■ What is required
Each entry below should be echoed exactly, with pictures omitted.

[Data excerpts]

>>>>

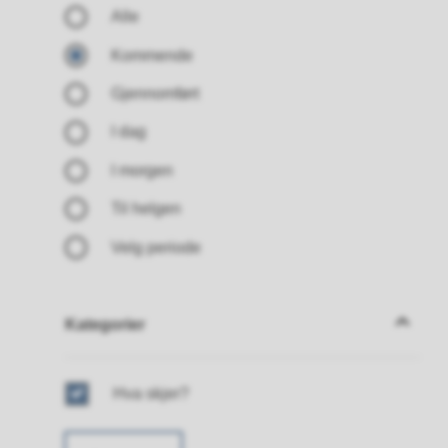
Alle
Kommende
Gjennomført
I dag
I morgen
Til helgen
Velg periode
Kategorier
Kategorier
Hva skjer?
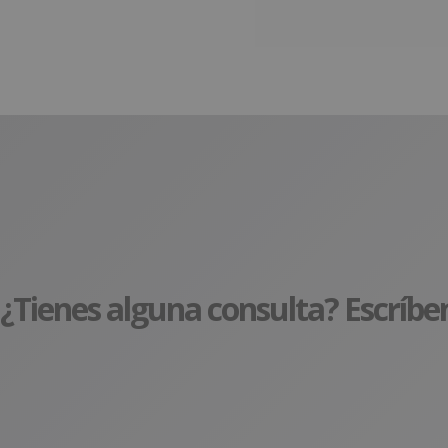
¿Tienes alguna consulta? Escríbe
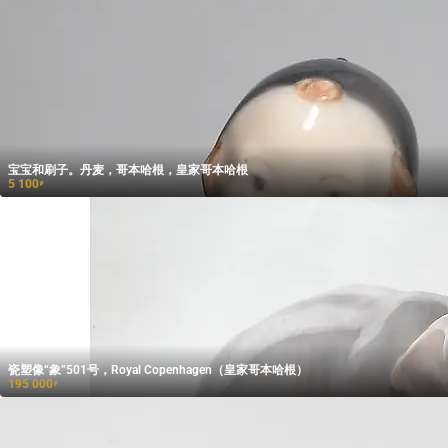
宝宝和刷子。丹麦，哥本哈根，皇家哥本哈根
5 100
₽
瓷塑像“象”501号，Royal Copenhagen（皇家哥本哈根）
195 000
₽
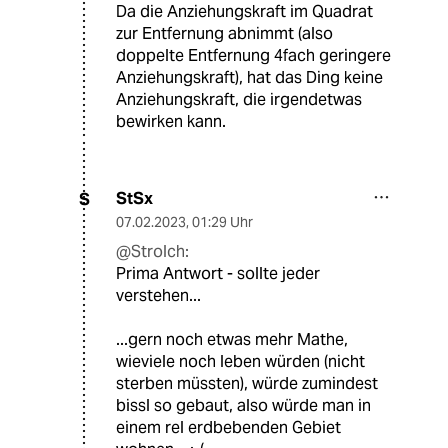
Da die Anziehungskraft im Quadrat
zur Entfernung abnimmt (also
doppelte Entfernung 4fach geringere
Anziehungskraft), hat das Ding keine
Anziehungskraft, die irgendetwas
bewirken kann.
StSx
S
07.02.2023
,
01:29 Uhr
@Strolch:
Prima Antwort - sollte jeder
verstehen...
...gern noch etwas mehr Mathe,
wieviele noch leben würden (nicht
sterben müssten), würde zumindest
bissl so gebaut, also würde man in
einem rel erdbebenden Gebiet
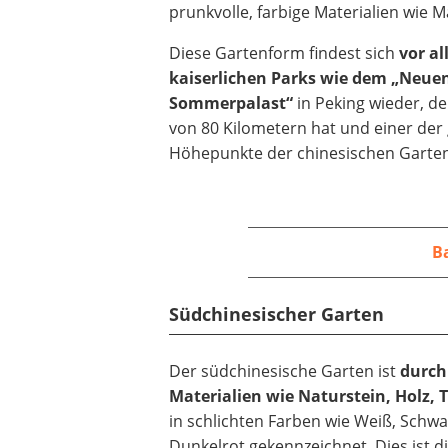
prunkvolle, farbige Materialien wie 
Diese Gartenform findest sich
vor al
kaiserlichen Parks wie dem „Neue
Sommerpalast“
in Peking wieder, d
von 80 Kilometern hat und einer der
Höhepunkte der chinesischen Garten
B
Südchinesischer Garten
Der südchinesische Garten ist
durch
Materialien wie Naturstein, Holz, 
in schlichten Farben wie Weiß, Schw
Dunkelrot gekennzeichnet. Dies ist d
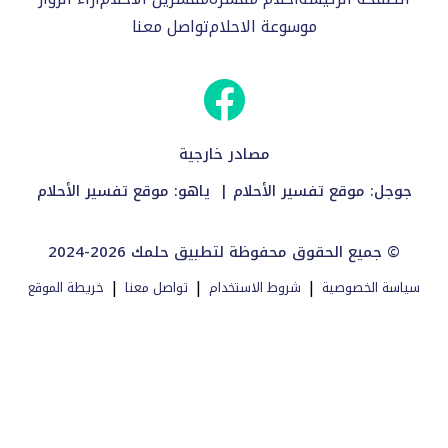
موسوعة الاحلام
تواصل معنا
مصادر خارجية
جوجل:
موقع تفسير الأحلام
| ياهو:
موقع تفسير الأحلام
2024-2026 جميع الحقوق محفوظة لتطبيق حلمك ©
|
|
|
سياسة الخصوصية
شروط الاستخدام
تواصل معنا
خريطة الموقع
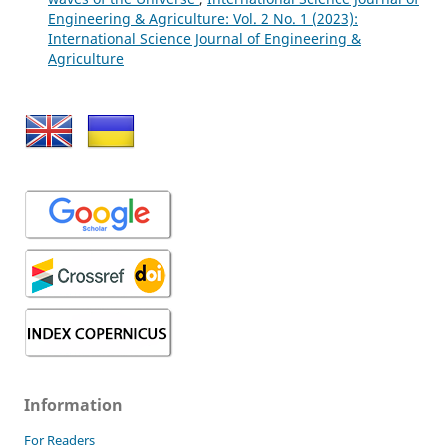
Engineering & Agriculture: Vol. 2 No. 1 (2023):
International Science Journal of Engineering &
Agriculture
Information
For Readers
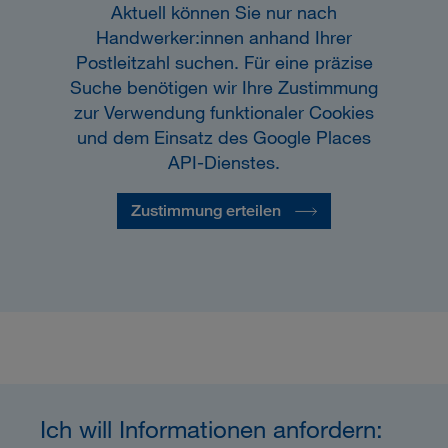
Aktuell können Sie nur nach
Handwerker:innen anhand Ihrer
Postleitzahl suchen. Für eine präzise
Suche benötigen wir Ihre Zustimmung
zur Verwendung funktionaler Cookies
und dem Einsatz des Google Places
API-Dienstes.
Zustimmung erteilen
Ich will Informationen anfordern:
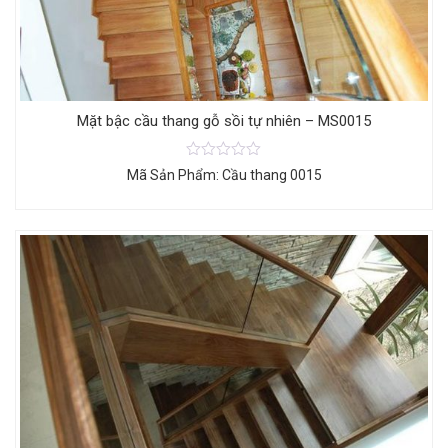
Mặt bậc cầu thang gỗ sồi tự nhiên – MS0015
Mã Sản Phẩm: Cầu thang 0015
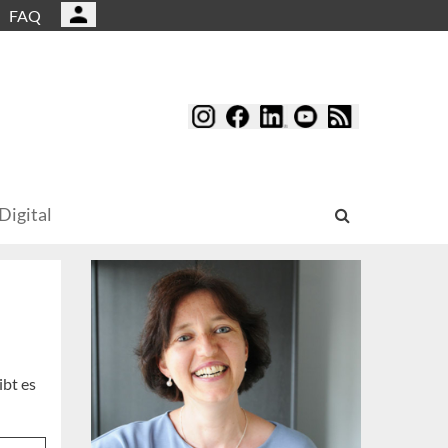
FAQ
Digital
ibt es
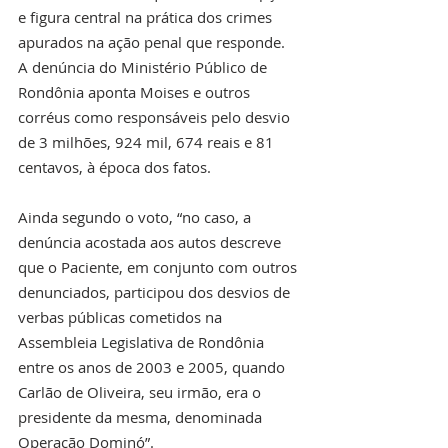
e figura central na prática dos crimes 
apurados na ação penal que responde. 
A denúncia do Ministério Público de 
Rondônia aponta Moises e outros 
corréus como responsáveis pelo desvio 
de 3 milhões, 924 mil, 674 reais e 81 
centavos, à época dos fatos.
Ainda segundo o voto, “no caso, a 
denúncia acostada aos autos descreve 
que o Paciente, em conjunto com outros 
denunciados, participou dos desvios de 
verbas públicas cometidos na 
Assembleia Legislativa de Rondônia 
entre os anos de 2003 e 2005, quando 
Carlão de Oliveira, seu irmão, era o 
presidente da mesma, denominada 
Operação Dominó”.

<<<<

■ Problem solution
Alle
Kommende
Gjennomført
I dag
I morgen
Til helgen
Velg periode
Kategorier
Kategorier
Hva skjer?
¿Tienes alguna consulta? Escríbe
宝宝和刷子。丹麦，哥本哈根，皇家哥本哈根
5 100
₽
瓷塑像“象”501号，Royal Copenhagen（皇家哥本哈根）
195 000
₽
Da die Anziehungskraft im Quadrat
zur Entfernung abnimmt (also
doppelte Entfernung 4fach geringere
Anziehungskraft), hat das Ding keine
Anziehungskraft, die irgendetwas
bewirken kann.
StSx
S
07.02.2023
,
01:29 Uhr
@Strolch:
Prima Antwort - sollte jeder
verstehen...
...gern noch etwas mehr Mathe,
wieviele noch leben würden (nicht
sterben müssten), würde zumindest
bissl so gebaut, also würde man in
einem rel erdbebenden Gebiet
prunkvolle, farbige Materialien wie 
Diese Gartenform findest sich
vor al
kaiserlichen Parks wie dem „Neue
Sommerpalast“
in Peking wieder, d
von 80 Kilometern hat und einer der
Höhepunkte der chinesischen Garten
B
Südchinesischer Garten
Der südchinesische Garten ist
durch
Materialien wie Naturstein, Holz, 
in schlichten Farben wie Weiß, Schw
Dunkelrot gekennzeichnet. Dies ist d
موسوعة الاحلام
تواصل معنا
مصادر خارجية
جوجل:
موقع تفسير الأحلام
| ياهو:
موقع تفسير الأحلام
2024-2026 جميع الحقوق محفوظة لتطبيق حلمك ©
|
|
|
سياسة الخصوصية
شروط الاستخدام
تواصل معنا
خريطة الموقع
Engineering & Agriculture: Vol. 2 No. 1 (2023):
International Science Journal of Engineering &
Agriculture
Information
For Readers
Aktuell können Sie nur nach
Handwerker:innen anhand Ihrer
Postleitzahl suchen. Für eine präzise
Suche benötigen wir Ihre Zustimmung
zur Verwendung funktionaler Cookies
und dem Einsatz des Google Places
API-Dienstes.
Zustimmung erteilen
Ich will Informationen anfordern:
Mặt bậc cầu thang gỗ sồi tự nhiên – MS0015
Mã Sản Phẩm: Cầu thang 0015
FAQ
Digital
ibt es
e figura central na prática dos crimes 
apurados na ação penal que responde. 
A denúncia do Ministério Público de 
Rondônia aponta Moises e outros 
corréus como responsáveis pelo desvio 
de 3 milhões, 924 mil, 674 reais e 81 
centavos, à época dos fatos.
Ainda segundo o voto, “no caso, a 
denúncia acostada aos autos descreve 
que o Paciente, em conjunto com outros 
denunciados, participou dos desvios de 
verbas públicas cometidos na 
Assembleia Legislativa de Rondônia 
entre os anos de 2003 e 2005, quando 
Carlão de Oliveira, seu irmão, era o 
presidente da mesma, denominada 
Operação Dominó”.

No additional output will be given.